[Stored data entries]
######
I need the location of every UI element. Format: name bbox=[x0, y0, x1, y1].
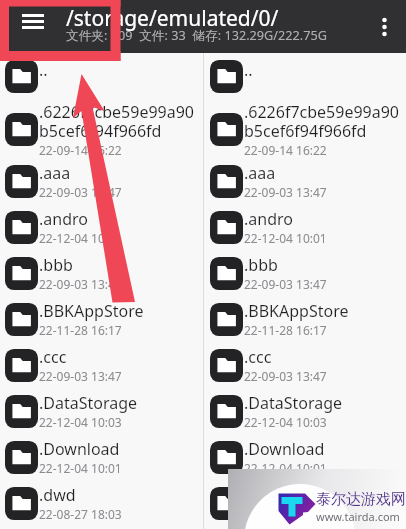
staticText: 22-08-27 18:03 bbox=[244, 506, 327, 522]
staticText: .bbb bbox=[244, 254, 278, 276]
staticText: www.tairda.com bbox=[316, 509, 400, 524]
staticText: 22-08-27 18:03 bbox=[39, 506, 122, 522]
button[interactable]: .6226f7cbe59e99a90 b5cef6f94f966fd bbox=[204, 100, 406, 158]
button[interactable]: .andro bbox=[0, 204, 203, 250]
staticText: 22-12-04 10:01 bbox=[39, 460, 122, 476]
staticText: 22-12-04 10:03 bbox=[39, 414, 122, 430]
button[interactable]: .. bbox=[0, 53, 203, 100]
button[interactable]: .bbb bbox=[204, 250, 406, 296]
staticText: 22-09-03 13:47 bbox=[244, 276, 327, 292]
staticText: 文件夹: 109 文件: 33 储存: 132.29G/222.75G bbox=[66, 26, 327, 43]
staticText: .dwd bbox=[244, 484, 281, 506]
button[interactable]: .dwd bbox=[0, 480, 203, 526]
staticText: 22-12-04 10:01 bbox=[244, 230, 327, 246]
button[interactable]: .andro bbox=[204, 204, 406, 250]
button[interactable]: More options bbox=[362, 0, 406, 53]
staticText: 22-12-04 10:01 bbox=[244, 460, 327, 476]
staticText: .aaa bbox=[244, 162, 276, 184]
button[interactable]: .aaa bbox=[0, 158, 203, 204]
staticText: 22-09-03 13:47 bbox=[39, 184, 122, 200]
button[interactable]: .ccc bbox=[0, 342, 203, 388]
staticText: /storage/emulated/0/ bbox=[66, 4, 279, 33]
button[interactable]: .DataStorage bbox=[204, 388, 406, 434]
button[interactable]: .Download bbox=[0, 434, 203, 480]
staticText: .bbb bbox=[39, 254, 73, 276]
staticText: .ccc bbox=[244, 346, 272, 368]
staticText: .BBKAppStore bbox=[39, 300, 144, 322]
staticText: 22-09-14 16:22 bbox=[244, 142, 327, 158]
staticText: 22-09-14 16:22 bbox=[39, 142, 122, 158]
staticText: .aaa bbox=[39, 162, 71, 184]
staticText: 22-12-04 10:03 bbox=[244, 414, 327, 430]
button[interactable]: .DataStorage bbox=[0, 388, 203, 434]
staticText: .Download bbox=[244, 438, 325, 460]
staticText: 22-09-03 13:47 bbox=[39, 368, 122, 384]
staticText: .DataStorage bbox=[244, 392, 343, 414]
staticText: .6226f7cbe59e99a90 b5cef6f94f966fd bbox=[244, 101, 400, 142]
staticText: 22-09-03 13:47 bbox=[39, 276, 122, 292]
button[interactable]: .BBKAppStore bbox=[204, 296, 406, 342]
staticText: .DataStorage bbox=[39, 392, 138, 414]
staticText: .. bbox=[244, 59, 253, 81]
staticText: .6226f7cbe59e99a90 b5cef6f94f966fd bbox=[39, 101, 195, 142]
staticText: .andro bbox=[244, 208, 293, 230]
staticText: 22-11-28 16:17 bbox=[244, 322, 327, 338]
staticText: .Download bbox=[39, 438, 120, 460]
staticText: .BBKAppStore bbox=[244, 300, 349, 322]
staticText: .. bbox=[39, 59, 48, 81]
staticText: .dwd bbox=[39, 484, 76, 506]
staticText: .ccc bbox=[39, 346, 67, 368]
button[interactable]: .ccc bbox=[204, 342, 406, 388]
staticText: 22-12-04 10:01 bbox=[39, 230, 122, 246]
button[interactable]: .Download bbox=[204, 434, 406, 480]
button[interactable]: .6226f7cbe59e99a90 b5cef6f94f966fd bbox=[0, 100, 203, 158]
staticText: 22-11-28 16:17 bbox=[39, 322, 122, 338]
button[interactable]: .. bbox=[204, 53, 406, 100]
button[interactable]: .BBKAppStore bbox=[0, 296, 203, 342]
staticText: 22-09-03 13:47 bbox=[244, 184, 327, 200]
button[interactable]: .aaa bbox=[204, 158, 406, 204]
button[interactable]: Menu bbox=[0, 0, 66, 53]
staticText: 22-09-03 13:47 bbox=[244, 368, 327, 384]
staticText: .andro bbox=[39, 208, 88, 230]
button[interactable]: .bbb bbox=[0, 250, 203, 296]
button[interactable]: .dwd bbox=[204, 480, 406, 526]
staticText: 泰尔达游戏网 bbox=[316, 490, 406, 509]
######
- WORK TO BE COMPLETED: Every line above that holds the string "andro" should be returned.

- FINISHED TASK:
button[interactable]: .andro bbox=[0, 204, 203, 250]
button[interactable]: .andro bbox=[204, 204, 406, 250]
staticText: .andro bbox=[244, 208, 293, 230]
staticText: .andro bbox=[39, 208, 88, 230]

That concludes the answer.